> Stored items from a collection
= Beginning of Section =
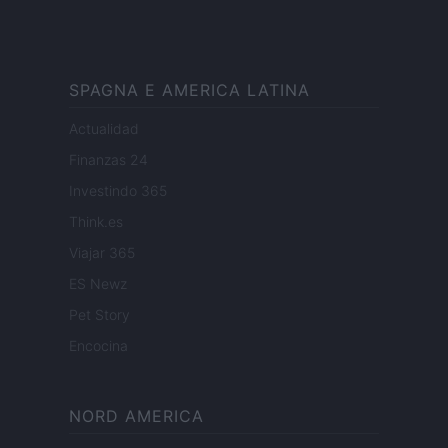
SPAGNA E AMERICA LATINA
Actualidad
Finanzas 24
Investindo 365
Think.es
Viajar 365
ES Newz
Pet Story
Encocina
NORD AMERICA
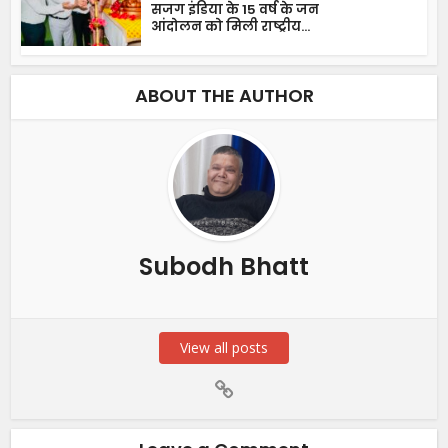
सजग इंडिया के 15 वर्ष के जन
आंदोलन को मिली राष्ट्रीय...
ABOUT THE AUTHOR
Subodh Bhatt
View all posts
= End of Section =
= Beginning of Section =
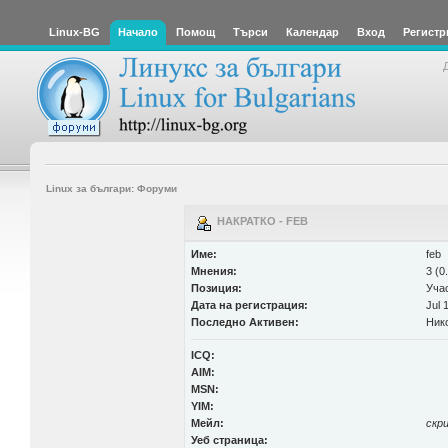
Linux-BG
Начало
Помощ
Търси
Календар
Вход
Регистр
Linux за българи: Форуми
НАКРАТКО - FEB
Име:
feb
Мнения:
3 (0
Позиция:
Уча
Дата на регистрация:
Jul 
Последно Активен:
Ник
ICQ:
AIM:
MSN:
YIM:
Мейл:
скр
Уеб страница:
= End of Section =
> Exercise details
Write out the lines above from the one with "SPAGNA E AMERICA LATINA" through the one with "View all posts", ends included, exactly; no picture goes in.

> Answer to this problem
SPAGNA E AMERICA LATINA
Actualidad
Finanzas 24
Investindo 365
Think.es
Viajar 365
ES Newz
Pet Story
Encocina
NORD AMERICA
सजग इंडिया के 15 वर्ष के जन
आंदोलन को मिली राष्ट्रीय...
ABOUT THE AUTHOR
Subodh Bhatt
View all posts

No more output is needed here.